- Opening Delimiter -
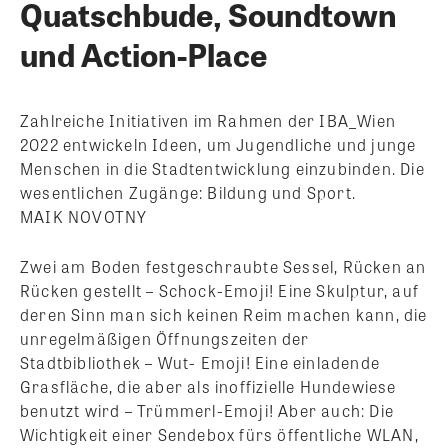
Quatschbude, Soundtown
und Action-Place
Zahlreiche Initiativen im Rahmen der IBA_Wien
2022 entwickeln Ideen, um Jugendliche und junge
Menschen in die Stadtentwicklung einzubinden. Die
wesentlichen Zugänge: Bildung und Sport.
MAIK NOVOTNY
Zwei am Boden festgeschraubte Sessel, Rücken an
Rücken gestellt – Schock-Emoji! Eine Skulptur, auf
deren Sinn man sich keinen Reim machen kann, die
unregelmäßigen Öffnungszeiten der
Stadtbibliothek – Wut- Emoji! Eine einladende
Grasfläche, die aber als inoffizielle Hundewiese
benutzt wird – Trümmerl-Emoji! Aber auch: Die
Wichtigkeit einer Sendebox fürs öffentliche WLAN,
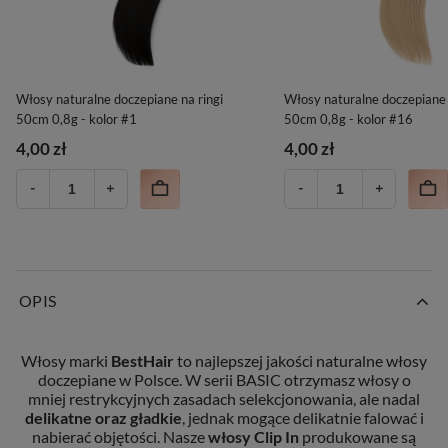
Włosy naturalne doczepiane na ringi
Włosy naturalne doczepiane 
50cm 0,8g - kolor #1
50cm 0,8g - kolor #16
4,00 zł
4,00 zł
OPIS
Włosy marki
BestHair
to najlepszej jakości naturalne włosy
doczepiane w Polsce. W serii BASIC otrzymasz włosy o
mniej restrykcyjnych zasadach selekcjonowania, ale nadal
delikatne oraz gładkie
, jednak mogące delikatnie falować i
nabierać objętości. Nasze
włosy Clip In
produkowane są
- Closing Delimiter -
From the material above, copy every line where the word "naturalne" is found.

Włosy naturalne doczepiane na ringi
Włosy naturalne doczepiane 
to najlepszej jakości naturalne włosy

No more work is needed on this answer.